そもそもなぜ既存のゲームに寄せるのかというと、開発者にとってもプレイヤーにとっても既存のシステムでないとすんなり理解しづらく、売れるかどうかの博打度合が高くなってしまうからです。企業は営利団体であることが前提ですので、たとえユーザーを喜ばせることが目標であったとしてもボランティアではいられません。コストを抑えて利益を出そうとするのは当然のことです。

次に、既存のゲームに寄せて作るメリットは下記のようなものです。

  1. 既存ゲームという具体的なイメージがあるため、ステークホルダーと成果物の共通認識を持ちやすい。
  2. 仕様作成コストを低く抑えられる。
  3. ゲームデザイン、レベルデザインコストを抑えられる。
  4. 運営をある程度トレースできる。
  5. 既存ゲームというベースがあることである程度の失敗のしにくさが認められ、信用の高い安心感を得られる。
※もちろん各ゲームによってこれらをどの程度利用するか、しないかは異なります。

これらは企業目線では明らかなメリットです。特にリソースをとにかく抑えることに特化しており、セーブした分を単純に温存したり、見た目の良さに充てたりなど、仕様的なフルスクラッチを避けることでうまくリソースをやりくりすることができます。

ただし、そうはいっても納得できるはずがないと思います。上で挙げたメリットはプレイヤー側からしたらたまったもんじゃないと思います。皆さんの覚える納得のできなさは、このあたりから来るのではないでしょうか?

    • ゲームデザイン、レベルデザインコストを抑えられる。
    • 運営をある程度トレースできる。

    確かに、これらの影響はプレイヤーにとって苦痛をもたらす場合があります。苦痛とは「オマージュ元の作品と異なる体験が少ないこと」「オリジナリティが薄いと知ることで、開発の熱意が感じられず自らも入れ込む気になれないこと」あたりだと考えます。

    両方ともプレイのモチベーションが下がるのは当然です。自分が遊んでいるものが大したものではないと感じれば感じるほど、「こんな価値の低いゲームを真剣に遊ぶなんて馬鹿馬鹿しい」と思う人も少なくないでしょう。

    苦痛をもたらす"場合がある"と少し濁したのは、知らなければ意識しないこともあるからです。とはいえ情報にあふれた社会ですし、自分のプレイしているゲームが受けている評価を気にする方も多いでしょう。このような状況であれば、どこかで立った悪評が一瞬にして拡散され炎上してもおかしくありません。こうなればプレイのモチベーションは下がる一方です。

    ただこの状態であっても、ソシャゲであれば「それでも付いてくるユーザーさん」を留めることである程度存続可能です。どれほど長く続けられるかは運営メンバーの腕と運にかかっていますが、突然絶望的な状態になることは稀にしかないイメージです。


    クリエイター目線での悪影響(主観)

    ここからは私が感じた悪影響について語っていきます。

    量産ゲーの開発スタイルにはある特徴があります。それは、企画職のコストを一番に下げることです。

    実際企画職のコストを削ることはそれなりにメリットがあると考えられます。企画職はよほど優秀か特化したタイプでない限り、必需品として扱われにくいです。プログラムを打たず、素材も作らず、ディレクターの手足となって仕様作成やら、進捗管理、データ作成やらをするのが業務の中心になります。
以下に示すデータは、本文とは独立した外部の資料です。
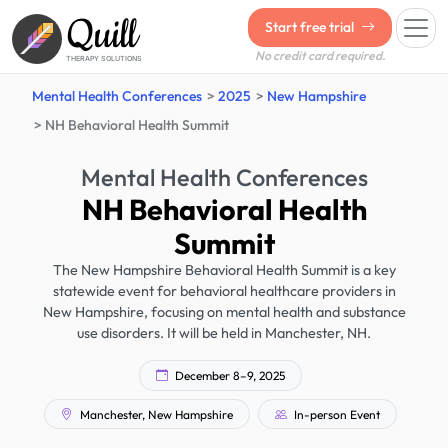
Quill
Start free trial
No credit card required.
THERAPY SOLUTIONS
Mental Health Conferences
2025
New Hampshire
NH Behavioral Health Summit
Mental Health Conferences
NH Behavioral Health
Summit
The New Hampshire Behavioral Health Summit is a key
statewide event for behavioral healthcare providers in
New Hampshire, focusing on mental health and substance
use disorders. It will be held in Manchester, NH.
December 8–9, 2025
Manchester, New Hampshire
In-person Event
    必須である成果物を作成する担当であるプログラマーやグラフィッカーは手放せません。となると、真っ先に削れる人的資源が企画職になるのは必然です。

    もちろん他の職種にも影響があるはずです。しかし、私自身が企画職であるため、ここでは企画職での影響について書かせていただきます。

    企画職のコストが下がると……?

    具体的に企画職のコストが下がるのは以下のポイントです。
    • 仕様作成コストを低く抑えられる。
    • ゲームデザイン、レベルデザインコストを抑えられる。
    • 運営をある程度トレースできる。

    そしてこのコストを下げることで起きる影響として、

    • 仕様を明確な意図を持って作成する能力が培われづらい。
    • ゲームデザイン、レベルデザインの設計能力が培われづらい。
    • オマージュ元の作品が過去に起こした運営上の失敗を引き継ぐ可能性がある。
    • IPモノの場合、意図せずIPを傷つける場合がある。
    これらが挙げられるのではないかと考えます。

    これは平たくいうと、関わる企画メンバーの能力が養われにくい環境にあるということです。

    ただし、全く育たないわけではありません。オマージュ元の作品をしっかりとプレイする必要に駆られるので、その設計に触れて意図を学ぶ役には立っていると思います。もちろんオマージュ元の作品と明確に相違する箇所があるのであれば、その限りではありません。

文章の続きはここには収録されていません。